Also, Simscape is a declarative language that defines implicit relationships between components versus the explicit programming specifications for languages like C and C++, or even graphical dataflow languages such as LabVIEW. Companies like Instron have used SimScape to develop and build a multi-axis test fixture to assist in evaluating race-car designs (Fig. 4).

According to Andew Plummer, manager of control and analysis, Instron was able to perform simulations on the system five times faster, allowing models to be refined more quickly. As with most simulation tools, they were able to detect and fix problems in the physical and algorithmic designs faster.

A MODEL OF INTERACTION
By reducing the amount of expertise required for developing mechatronic applications, developers can expend time and effort on other areas where they do have expertise. Likewise, having a model environment permits a better exchange of ideas and products.

For decades, customers and suppliers have exchanged CAD drawings. The difference these days is the detail within the models being exchanged as objects within a mechatronic application become more advanced. What used to be just dimensions is now something that can be used within a simulation complete with programmable feedback and even application interfaces when a model includes application code.

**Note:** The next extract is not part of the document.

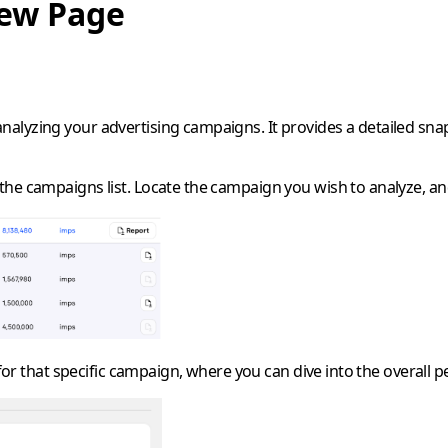
iew Page
 analyzing your advertising campaigns. It provides a detailed s
he campaigns list. Locate the campaign you wish to analyze, and
 for that specific campaign, where you can dive into the overall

Such a level of sophistication lets customers specify criteria in a fashion that can be used within a simulation and utilized by the development tools. With the MathWorks’ Simulink Design Verifier, assertion blocks are able to be included within a model so the system can determine whether an object’s use within a system is correct. These may be simple asserts such as “a voltage should not go over 10 V,” or they can be quite complex such as “event X must occur within 25 seconds of event Y.”

Incorporating this type of design information in a model also lets vendors deliver virtual models of products for customers to develop and experiment with. In many instances, the actual product will not be created until the customer provides final specifications for the model.

Standards in this arena are rare given the number of vendors involved with their own development tools, but occasionally you’ll find commonality. For instance, several automobile powertrain vendors provide their customers with compatible product models that allow for testing and experimentation within a simulated environment.

MIX AND MATCH MODELING This experimentation is crucial to the design process, and it can occur in a mixed environment where real and virtual objects are combined. A real robotic arm may be coupled with a virtual assembly line, for example, if the current task is to determine if the hand on the robotic arm can re-orient an object. Or, maybe it involves stirring a virtual pot of molten plastic.

The key is getting the virtual objects and their control counterparts to interact with the real objects with code that’s running on remote devices. For users of LabVIEW, the development environment readily handles this common occurrence.

Mechatronic development tools continue to improve their functionality and performance, making small projects easy and large projects possible. Increased use of mixed simulation in the development process allows simulation to be used throughout the development cycle and into deployment and on-site testing.